Bukan tanpa alasan, UMKM pada 2018 tercatat memberikan kontribusi 57,8 persen terhadap Produk Domestik Bruto (PDB) dengan nilai Rp8.573,9 triliun, lalu pada 2019 menyumbang 60 persen PDB dan 14 persen dari total ekspor nasional.
Tahun ini, pemerintah menargetkan kontribusi UMKM terhadap PDB bisa tumbuh menjadi 61 persen dan terhadap ekspor nasional meningkat dari 14 persen menjadi 18 persen.
Namun, sangat disayangkan, pertumbuhan yang sudah dijalurnya pada masa-sama sebelumnya, tahun ini harus terpukul oleh badai pandemi COVID-19. Akankah target pembangunan UMKM bakal tercapai? Ini masih menjadi pertanyaan besar yang bakal terjawab nanti.
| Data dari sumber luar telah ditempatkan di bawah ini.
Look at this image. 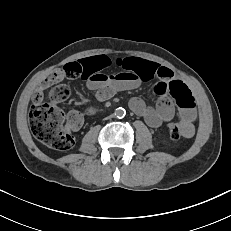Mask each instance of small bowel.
<instances>
[{
    "label": "small bowel",
    "instance_id": "c3829d8e",
    "mask_svg": "<svg viewBox=\"0 0 231 231\" xmlns=\"http://www.w3.org/2000/svg\"><path fill=\"white\" fill-rule=\"evenodd\" d=\"M72 63H77L81 67L80 77L86 80L89 90L96 92L99 102L110 99L119 91L135 89L146 81L156 79L154 86L156 105L149 106L142 99L134 97L129 101L130 109L143 117L150 127L156 128L174 118L175 102L183 136L190 138L194 135V122L197 117L194 97L189 87L177 79L170 69L137 57L113 60L105 55L91 56ZM112 66L120 70L116 73H106V70ZM64 77H66L64 70L55 71L39 85L33 101H42L46 90ZM94 111L95 107L92 106L86 109L87 114ZM78 128L80 126L73 130Z\"/></svg>",
    "mask_w": 231,
    "mask_h": 231
}]
</instances>
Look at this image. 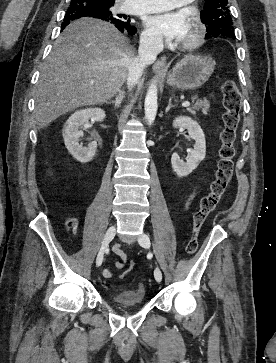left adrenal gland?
Here are the masks:
<instances>
[{
  "mask_svg": "<svg viewBox=\"0 0 276 363\" xmlns=\"http://www.w3.org/2000/svg\"><path fill=\"white\" fill-rule=\"evenodd\" d=\"M171 101H172V98H170L169 99V103H168V106H167V108H166V110H165V113H168V111L171 109V108H173V107H175L176 105H172L171 104Z\"/></svg>",
  "mask_w": 276,
  "mask_h": 363,
  "instance_id": "1",
  "label": "left adrenal gland"
}]
</instances>
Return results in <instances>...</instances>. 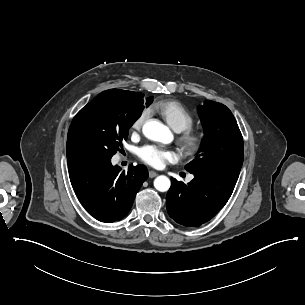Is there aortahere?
<instances>
[{
  "label": "aorta",
  "instance_id": "obj_1",
  "mask_svg": "<svg viewBox=\"0 0 305 305\" xmlns=\"http://www.w3.org/2000/svg\"><path fill=\"white\" fill-rule=\"evenodd\" d=\"M143 134L152 141L165 142L170 136L171 132L164 124L158 120H149L143 125ZM171 182L167 176L160 175L154 180V187L160 192L169 190Z\"/></svg>",
  "mask_w": 305,
  "mask_h": 305
}]
</instances>
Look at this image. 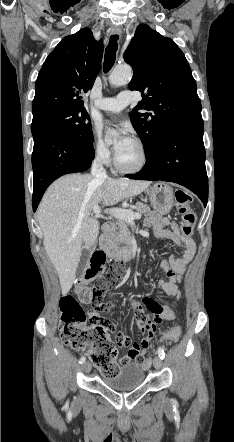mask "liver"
Masks as SVG:
<instances>
[{
  "label": "liver",
  "mask_w": 234,
  "mask_h": 442,
  "mask_svg": "<svg viewBox=\"0 0 234 442\" xmlns=\"http://www.w3.org/2000/svg\"><path fill=\"white\" fill-rule=\"evenodd\" d=\"M150 181L100 180L89 174H71L53 182L38 208L44 248L55 267L62 294L71 289L82 251L89 250L99 234V223L91 217L93 207L112 206L142 193Z\"/></svg>",
  "instance_id": "6515ba94"
}]
</instances>
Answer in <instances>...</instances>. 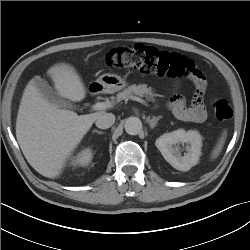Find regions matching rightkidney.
Returning a JSON list of instances; mask_svg holds the SVG:
<instances>
[{
	"label": "right kidney",
	"instance_id": "obj_1",
	"mask_svg": "<svg viewBox=\"0 0 250 250\" xmlns=\"http://www.w3.org/2000/svg\"><path fill=\"white\" fill-rule=\"evenodd\" d=\"M92 159V153L89 148L82 150L78 155L72 160L73 166H87Z\"/></svg>",
	"mask_w": 250,
	"mask_h": 250
}]
</instances>
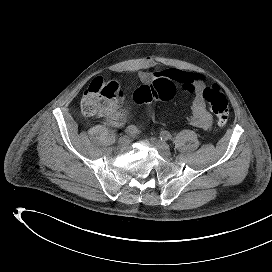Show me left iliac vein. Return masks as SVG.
<instances>
[{"instance_id":"4c4485c4","label":"left iliac vein","mask_w":272,"mask_h":272,"mask_svg":"<svg viewBox=\"0 0 272 272\" xmlns=\"http://www.w3.org/2000/svg\"><path fill=\"white\" fill-rule=\"evenodd\" d=\"M151 143L162 156L169 157L171 155L170 147L164 141L157 138H151Z\"/></svg>"}]
</instances>
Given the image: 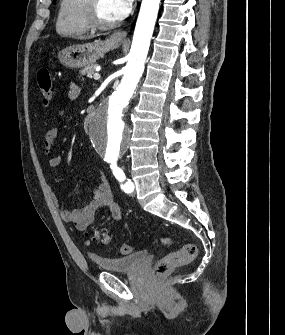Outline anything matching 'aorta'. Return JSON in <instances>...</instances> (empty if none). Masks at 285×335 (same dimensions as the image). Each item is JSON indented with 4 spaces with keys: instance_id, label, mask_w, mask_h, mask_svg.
Masks as SVG:
<instances>
[{
    "instance_id": "obj_1",
    "label": "aorta",
    "mask_w": 285,
    "mask_h": 335,
    "mask_svg": "<svg viewBox=\"0 0 285 335\" xmlns=\"http://www.w3.org/2000/svg\"><path fill=\"white\" fill-rule=\"evenodd\" d=\"M160 0H143L133 36L128 62L118 90H111L106 100H101L93 112L86 134L93 137L92 147H98L97 156L102 160H119L129 151L132 130L124 125L122 112L127 102H132L135 88L144 72Z\"/></svg>"
}]
</instances>
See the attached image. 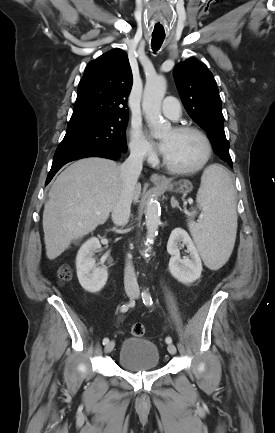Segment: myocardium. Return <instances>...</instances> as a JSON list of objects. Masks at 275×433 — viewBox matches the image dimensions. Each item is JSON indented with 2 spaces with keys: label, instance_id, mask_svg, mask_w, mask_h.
Segmentation results:
<instances>
[{
  "label": "myocardium",
  "instance_id": "f54148a6",
  "mask_svg": "<svg viewBox=\"0 0 275 433\" xmlns=\"http://www.w3.org/2000/svg\"><path fill=\"white\" fill-rule=\"evenodd\" d=\"M173 130L177 133H194L198 135L205 144V155L202 161L190 168H180L172 165L165 155H163V164L164 166L172 173L179 174V175H190L195 174L199 171H201L210 161L212 154H213V145L209 138V136L200 128L190 125H179L175 126Z\"/></svg>",
  "mask_w": 275,
  "mask_h": 433
}]
</instances>
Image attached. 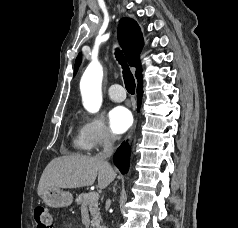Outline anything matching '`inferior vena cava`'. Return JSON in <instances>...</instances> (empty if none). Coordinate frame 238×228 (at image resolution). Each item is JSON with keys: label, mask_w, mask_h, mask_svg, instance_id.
Returning <instances> with one entry per match:
<instances>
[{"label": "inferior vena cava", "mask_w": 238, "mask_h": 228, "mask_svg": "<svg viewBox=\"0 0 238 228\" xmlns=\"http://www.w3.org/2000/svg\"><path fill=\"white\" fill-rule=\"evenodd\" d=\"M113 143H114V136L108 133L104 141L103 151L100 152L97 155V157L102 160H106L108 157H110L113 153Z\"/></svg>", "instance_id": "inferior-vena-cava-1"}]
</instances>
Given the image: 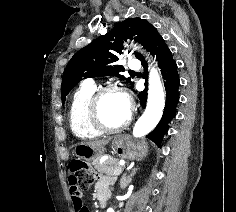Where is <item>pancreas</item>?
Instances as JSON below:
<instances>
[{"instance_id":"pancreas-1","label":"pancreas","mask_w":236,"mask_h":212,"mask_svg":"<svg viewBox=\"0 0 236 212\" xmlns=\"http://www.w3.org/2000/svg\"><path fill=\"white\" fill-rule=\"evenodd\" d=\"M92 164L95 169L100 172V175H112L115 170L122 168V166L119 164V160L113 157H109L107 160H105L102 166H100L98 159L94 160Z\"/></svg>"}]
</instances>
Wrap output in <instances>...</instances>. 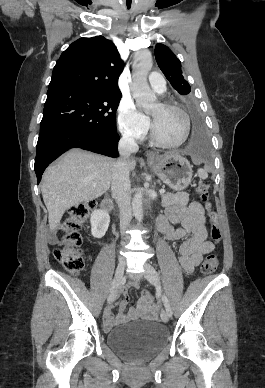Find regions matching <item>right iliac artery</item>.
Masks as SVG:
<instances>
[{
	"mask_svg": "<svg viewBox=\"0 0 265 388\" xmlns=\"http://www.w3.org/2000/svg\"><path fill=\"white\" fill-rule=\"evenodd\" d=\"M115 284H116V280H113L111 284V291L115 288Z\"/></svg>",
	"mask_w": 265,
	"mask_h": 388,
	"instance_id": "obj_1",
	"label": "right iliac artery"
}]
</instances>
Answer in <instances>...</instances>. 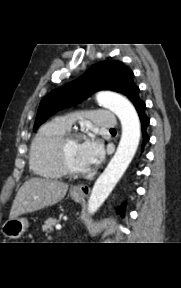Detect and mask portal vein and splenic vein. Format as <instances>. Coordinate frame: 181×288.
I'll return each mask as SVG.
<instances>
[{
	"label": "portal vein and splenic vein",
	"instance_id": "obj_1",
	"mask_svg": "<svg viewBox=\"0 0 181 288\" xmlns=\"http://www.w3.org/2000/svg\"><path fill=\"white\" fill-rule=\"evenodd\" d=\"M57 230H61V225H56Z\"/></svg>",
	"mask_w": 181,
	"mask_h": 288
}]
</instances>
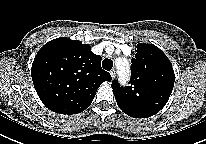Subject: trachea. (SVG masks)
Returning <instances> with one entry per match:
<instances>
[{
    "label": "trachea",
    "instance_id": "trachea-1",
    "mask_svg": "<svg viewBox=\"0 0 206 144\" xmlns=\"http://www.w3.org/2000/svg\"><path fill=\"white\" fill-rule=\"evenodd\" d=\"M103 69L110 71L113 67V61L111 59H104L102 62Z\"/></svg>",
    "mask_w": 206,
    "mask_h": 144
}]
</instances>
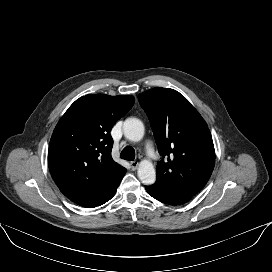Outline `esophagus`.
Masks as SVG:
<instances>
[{
  "instance_id": "obj_1",
  "label": "esophagus",
  "mask_w": 272,
  "mask_h": 272,
  "mask_svg": "<svg viewBox=\"0 0 272 272\" xmlns=\"http://www.w3.org/2000/svg\"><path fill=\"white\" fill-rule=\"evenodd\" d=\"M130 165H131V169L132 170H136L137 167H138V165H139V163L137 161H131Z\"/></svg>"
}]
</instances>
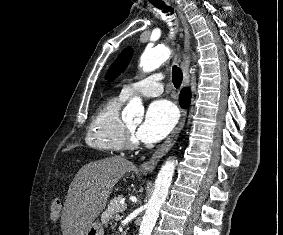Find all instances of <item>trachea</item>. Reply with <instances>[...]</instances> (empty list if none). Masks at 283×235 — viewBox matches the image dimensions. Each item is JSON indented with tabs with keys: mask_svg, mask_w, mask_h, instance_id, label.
<instances>
[{
	"mask_svg": "<svg viewBox=\"0 0 283 235\" xmlns=\"http://www.w3.org/2000/svg\"><path fill=\"white\" fill-rule=\"evenodd\" d=\"M155 7L159 8V9H163V12L168 13L171 12V14L173 13V9L169 6H166L164 3H157L154 4ZM182 78H183V74L182 71L180 70L179 67L177 66H173L172 68V80H173V84L176 88H179L182 82Z\"/></svg>",
	"mask_w": 283,
	"mask_h": 235,
	"instance_id": "obj_1",
	"label": "trachea"
}]
</instances>
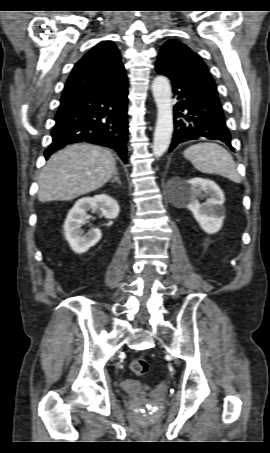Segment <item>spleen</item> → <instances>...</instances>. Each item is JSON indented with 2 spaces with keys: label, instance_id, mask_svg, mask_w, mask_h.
Instances as JSON below:
<instances>
[{
  "label": "spleen",
  "instance_id": "obj_1",
  "mask_svg": "<svg viewBox=\"0 0 270 453\" xmlns=\"http://www.w3.org/2000/svg\"><path fill=\"white\" fill-rule=\"evenodd\" d=\"M184 156L202 173L219 174L233 182H241L233 157L219 144L204 142L192 145L184 151Z\"/></svg>",
  "mask_w": 270,
  "mask_h": 453
}]
</instances>
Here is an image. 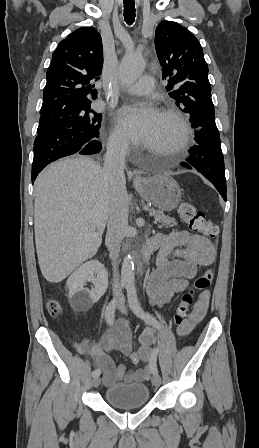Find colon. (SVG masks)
Here are the masks:
<instances>
[{"instance_id": "colon-1", "label": "colon", "mask_w": 259, "mask_h": 448, "mask_svg": "<svg viewBox=\"0 0 259 448\" xmlns=\"http://www.w3.org/2000/svg\"><path fill=\"white\" fill-rule=\"evenodd\" d=\"M178 214L191 231L207 237H216L218 235V226L193 204L182 202L178 206ZM213 278L214 271L209 268L194 281L189 290L182 293L173 316L174 323L177 327L185 324L190 319L192 312L191 306L195 293L206 290L210 286ZM46 308L48 313L53 317H58L62 314V306L56 299L48 300ZM77 348L80 351L82 350L79 345H77ZM130 359L134 364H138L141 361L139 353H132Z\"/></svg>"}]
</instances>
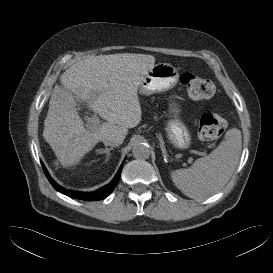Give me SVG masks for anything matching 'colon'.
<instances>
[{"label": "colon", "instance_id": "obj_1", "mask_svg": "<svg viewBox=\"0 0 273 273\" xmlns=\"http://www.w3.org/2000/svg\"><path fill=\"white\" fill-rule=\"evenodd\" d=\"M181 84L193 99H208L215 94L214 83L206 78L184 73L180 77ZM226 129L225 120L218 114L205 113L200 119L199 136L204 141L218 139Z\"/></svg>", "mask_w": 273, "mask_h": 273}]
</instances>
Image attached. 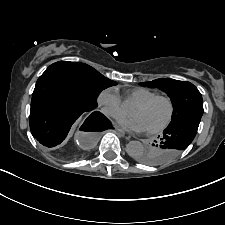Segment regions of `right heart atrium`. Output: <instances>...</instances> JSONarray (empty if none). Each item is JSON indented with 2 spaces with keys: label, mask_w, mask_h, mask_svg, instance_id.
Wrapping results in <instances>:
<instances>
[{
  "label": "right heart atrium",
  "mask_w": 225,
  "mask_h": 225,
  "mask_svg": "<svg viewBox=\"0 0 225 225\" xmlns=\"http://www.w3.org/2000/svg\"><path fill=\"white\" fill-rule=\"evenodd\" d=\"M97 103L101 111L109 116H118L123 109V103L118 91L114 88H106L102 90L97 97Z\"/></svg>",
  "instance_id": "obj_1"
}]
</instances>
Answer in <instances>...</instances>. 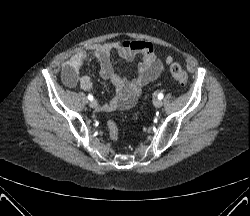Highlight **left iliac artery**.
<instances>
[{
  "label": "left iliac artery",
  "instance_id": "44dca946",
  "mask_svg": "<svg viewBox=\"0 0 250 216\" xmlns=\"http://www.w3.org/2000/svg\"><path fill=\"white\" fill-rule=\"evenodd\" d=\"M162 98H163V94L162 93L158 94V99H162Z\"/></svg>",
  "mask_w": 250,
  "mask_h": 216
}]
</instances>
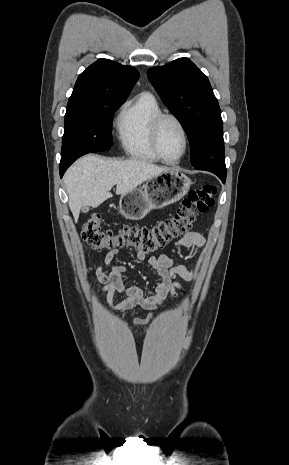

Meski demikian, dalam situasi di ambang krisis seperti sekarang, di mana banyak negara menghabiskan dana untuk penanggulangan pandemi corona yang sejauh ini diyakini berawal dari Wuhan, China, sektor UMKM Indonesia kembali tetap menjadi penopang, penolong, bagi perekonomian nasional—setidaknya itu yang dirasakan sebagian besar orang di negara ini.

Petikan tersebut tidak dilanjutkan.